Thursday, November 20, 2008

On-going act of divine creation

The act of [God’s] creation is a continuing process. We reject the deistic idea that God simply lit the fuse to set off the Big Bang and then left the world to its own devices. Such an idea attributes too great a degree of autonomy to the world and the laws that govern its process. The Christian understanding is that the cosmos is not self-sustaining but is kept in being by a continuous act of will by its Creator. Too great a concentration of on the first two chapters of Genesis, or on an inadequate interpretation of them, has sometimes misled Christians into placing undue emphasis on a doctrine of creation conceived of as a doctrine of temporal origin. Hence the erroneous thought that Big-Bang cosmology, with its dateable point of departure for the universe as we know it, has a superior value for theology over the steady-state theory, which essentially supposed the universe to have been everlasting [. . .] Yet theology could have live with either physical theory, for the assertion that God is creator is not a statement that at a particular time He did something, but rather that, at all times, He keeps the world in being. The doctrine of creation is a doctrine of ontological origin. (John Polkinghorne, Science and Creation, 66-67).

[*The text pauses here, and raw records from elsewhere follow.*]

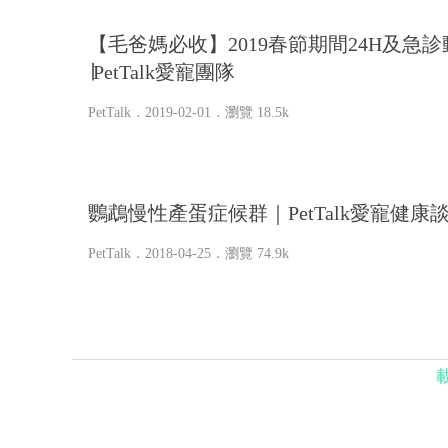
【毛爸媽必收】2019春節期間24H及急
∣PetTalk愛寵團隊
PetTalk
．2019-02-01．
瀏覽 18.5k
鸚鵡慢性產蛋症候群｜PetTalk愛寵健康
PetTalk
．2018-04-25．
瀏覽 74.9k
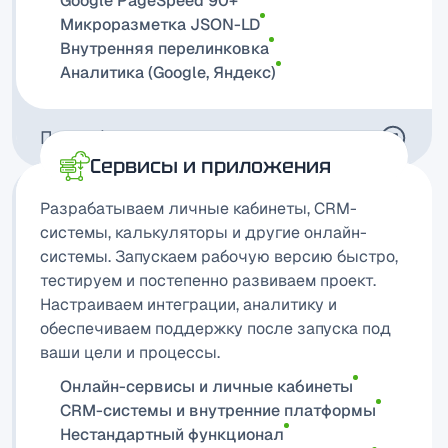
Google PageSpeed 90+
Микроразметка JSON-LD
Внутренняя перелинковка
Аналитика (Google, Яндекс)
Подробнее
Сервисы и приложения
Разрабатываем личные кабинеты, CRM-
системы, калькуляторы и другие онлайн-
системы. Запускаем рабочую версию быстро,
тестируем и постепенно развиваем проект.
Настраиваем интеграции, аналитику и
обеспечиваем поддержку после запуска под
ваши цели и процессы.
Онлайн-сервисы и личные кабинеты
CRM-системы и внутренние платформы
Нестандартный функционал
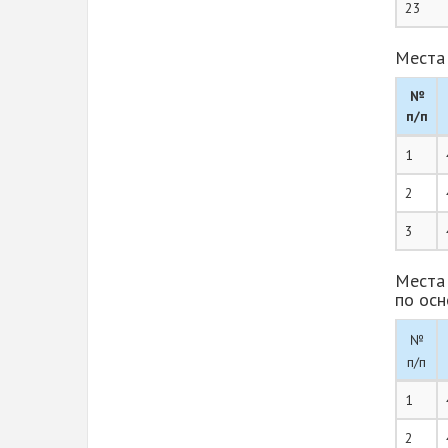
23
Места 
№
п/п
1
2
3
Места
по ос
№
п/п
1
2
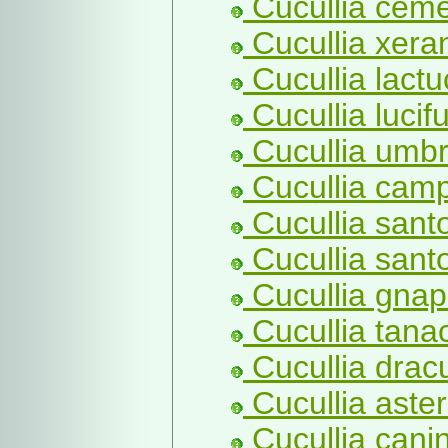
Cucullia ceme
Cucullia xera
Cucullia lactu
Cucullia lucif
Cucullia umbr
Cucullia camp
Cucullia sant
Cucullia santo
Cucullia gnaph
Cucullia tanac
Cucullia drac
Cucullia aster
Cucullia cani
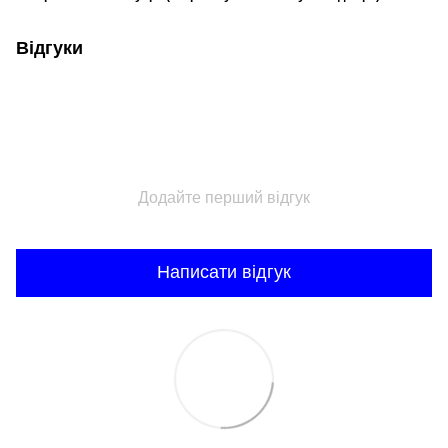
Відгуки
Додайте перший відгук
Написати відгук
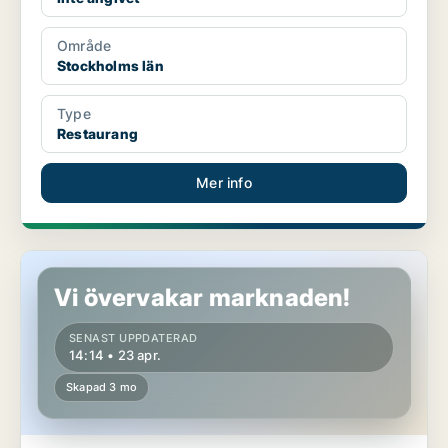
Område
Stockholms län
Type
Restaurang
Mer info
Butikslokal i Stockholms län
Vi övervakar marknaden!
SENAST UPPDATERAD
14:14 • 23 apr.
Skapad 3 mo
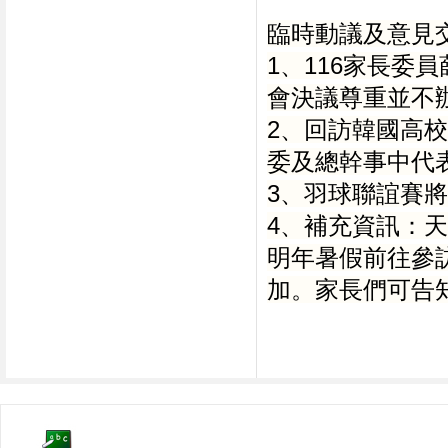
臨時動議及意見
1、116家長委
會決議尊重並不
2、回訪韓國高校
委及總幹事中代表
3、羽球聯誼賽將
4、補充資訊：
明年暑假前往參
加。家長們可告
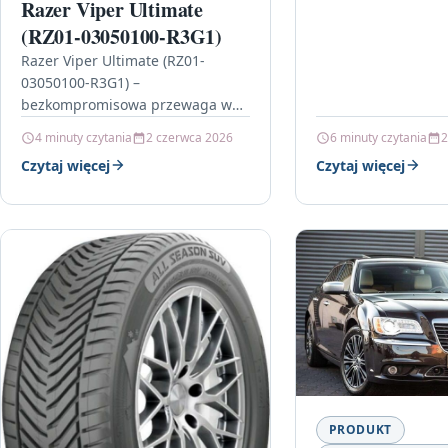
Razer Viper Ultimate
(RZ01-03050100-R3G1)
Razer Viper Ultimate (RZ01-
03050100-R3G1) –
bezkompromisowa przewaga w
grze Jeśli masz dość przeciętnej
4 minuty czytania
2 czerwca 2026
6 minuty czytania
2
myszy, która w krytycznych
Czytaj więcej
Czytaj więcej
momentach nie dotrzymuje
kroku, Razer Viper Ultimate…
PRODUKT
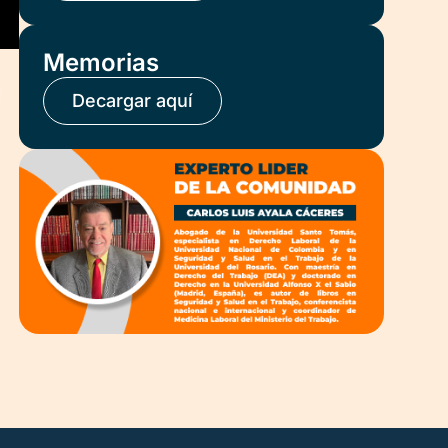
Memorias
Decargar aquí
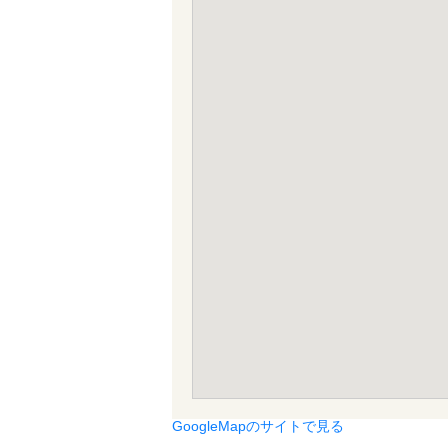
GoogleMapのサイトで見る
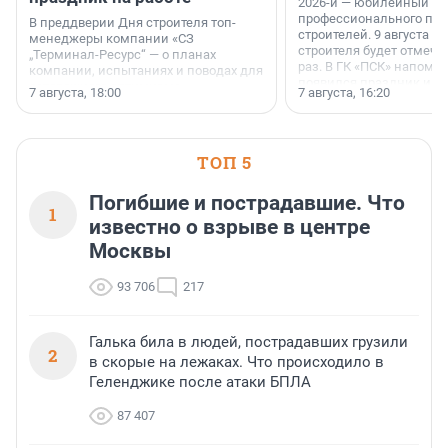
2026-й — юбилейный го
профессионального пр
В преддверии Дня строителя топ-
строителей. 9 августа 2
менеджеры компании «СЗ
строителя будет отмечат
„Терминал-Ресурс“ — о планах
раз. В ГК «ПСК» напомни
компании, испытаниях и поводах для
появился праздник и к
осторожного оптимизма.
7 августа, 18:00
7 августа, 16:20
поменялась роль строит
ТОП 5
Погибшие и пострадавшие. Что
1
известно о взрыве в центре
Москвы
93 706
217
Галька била в людей, пострадавших грузили
2
в скорые на лежаках. Что происходило в
Геленджике после атаки БПЛА
87 407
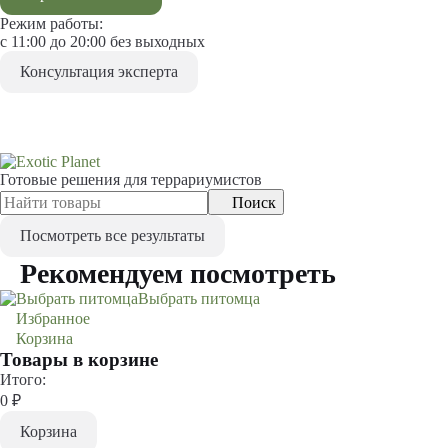
Режим работы:
с 11:00 до 20:00 без выходных
Консультация эксперта
Готовые решения для террариумистов
Поиск
Посмотреть все результаты
Рекомендуем посмотреть
Выбрать питомца
Избранное
0
Корзина
0
Товары в корзине
Итого:
0
₽
Корзина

Polkinghorne writes here: "The Christian understanding is that the cosmos is not self-sustaining but is kept in being by a continuous act of will by its Creator." From the Catholic perspective, holding that the most fundamental will (i.e. "first commandment") is the will to love, and that Deus caritias est, then it follows that this "continuous act of will by the Creator" is Love Himself willing/loving His creation into continuous being and goodness.

Since Being, Goodness, Truth, Beauty are all convertible transcendentals, then it follows that whatever is true about beings (whether articulated by science, theology, or philosophy) is true as a matter of having been willed by God Himself. Truth is truth. So, there can be no fundamental conflict between science and faith.